▶ **AIM OF THE TASK**: From start to end, write out the following data exactly, apart from its images.

[Opening DATA SUPPLIED section]

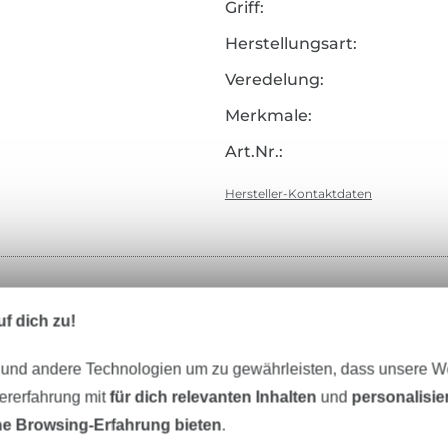
Griff:
Herstellungsart:
Veredelung:
Merkmale:
Art.Nr.:
Hersteller-Kontaktdaten
Unser Tipp: Das passt dazu
f dich zu!
 und andere Technologien um zu gewährleisten, dass unsere 
zererfahrung mit
für dich relevanten Inhalten
und
personalisi
e Browsing-Erfahrung bieten
.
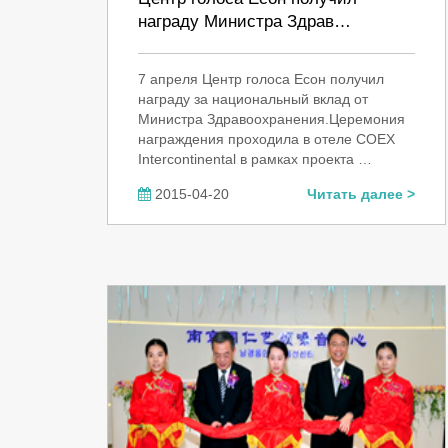
награду Министра Здрав…
7 апреля Центр голоса Есон получил
награду за национальный вклад от
Министра Здравоохранения.Церемония
награждения проходила в отеле COEX
Intercontinental в рамках проекта …
2015-04-20
Читать далее >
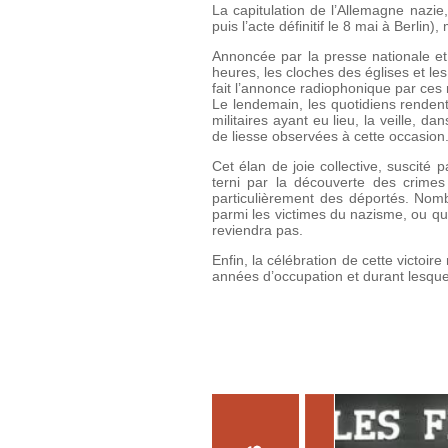
La capitulation de l’Allemagne nazie
puis l’acte définitif le 8 mai à Berlin
Annoncée par la presse nationale et r
heures, les cloches des églises et les
fait l’annonce radiophonique par ces
Le lendemain, les quotidiens rendent 
militaires ayant eu lieu, la veille, d
de liesse observées à cette occasion
Cet élan de joie collective, suscité p
terni par la découverte des crime
particulièrement des déportés. Nombr
parmi les victimes du nazisme, ou qui
reviendra pas.
Enfin, la célébration de cette victoir
années d’occupation et durant lesquel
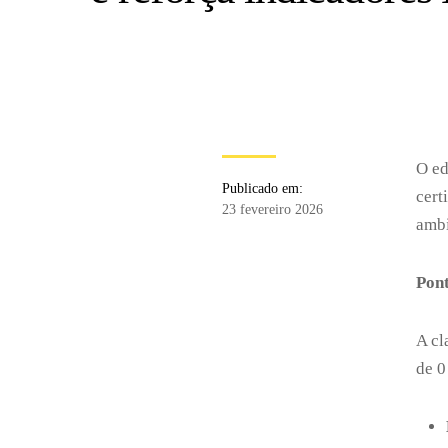
O ed
Publicado em:
cert
23 fevereiro 2026
ambi
Pon
A cl
de 0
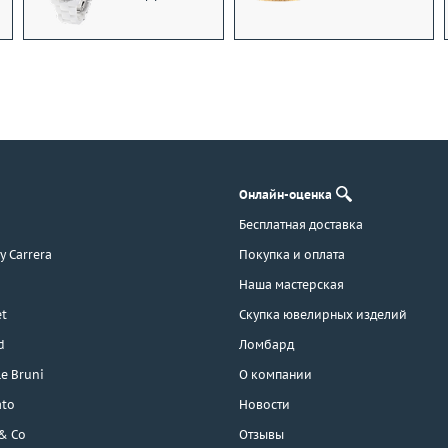
Онлайн-оценка
Бесплатная доставка
 y Carrera
Покупка и оплата
Наша мастерская
t
Скупка ювелирных изделий
d
Ломбард
e Bruni
О компании
ato
Новости
 & Co
Отзывы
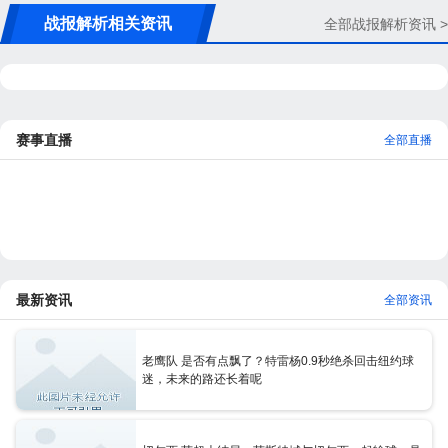
战报解析相关资讯
全部战报解析资讯 >
赛事直播
全部直播
最新资讯
全部资讯
老鹰队 是否有点飘了？特雷杨0.9秒绝杀回击纽约球
迷，未来的路还长着呢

[Closing DATA SUPPLIED section]

▶ **YOUR RESPONSE**:
Griff:
Herstellungsart:
Veredelung:
Merkmale:
Art.Nr.:
Hersteller-Kontaktdaten
Unser Tipp: Das passt dazu
f dich zu!
 und andere Technologien um zu gewährleisten, dass unsere 
zererfahrung mit
für dich relevanten Inhalten
und
personalisi
e Browsing-Erfahrung bieten
.
награду Министра Здрав…
7 апреля Центр голоса Есон получил
награду за национальный вклад от
Министра Здравоохранения.Церемония
награждения проходила в отеле COEX
Intercontinental в рамках проекта …
2015-04-20
Читать далее >
La capitulation de l’Allemagne nazie
puis l’acte définitif le 8 mai à Berlin
Annoncée par la presse nationale et r
heures, les cloches des églises et les
fait l’annonce radiophonique par ces
Le lendemain, les quotidiens rendent 
militaires ayant eu lieu, la veille, d
de liesse observées à cette occasion
Cet élan de joie collective, suscité p
terni par la découverte des crime
particulièrement des déportés. Nombr
parmi les victimes du nazisme, ou qui
reviendra pas.
Enfin, la célébration de cette victoir
années d’occupation et durant lesquel
O ed
Publicado em:
cert
23 fevereiro 2026
ambi
Pon
A cl
de 0
Онлайн-оценка
Бесплатная доставка
 y Carrera
Покупка и оплата
Наша мастерская
t
Скупка ювелирных изделий
d
Ломбард
e Bruni
О компании
ato
Новости
 & Co
Отзывы
战报解析相关资讯
全部战报解析资讯 >
赛事直播
全部直播
最新资讯
全部资讯
老鹰队 是否有点飘了？特雷杨0.9秒绝杀回击纽约球
迷，未来的路还长着呢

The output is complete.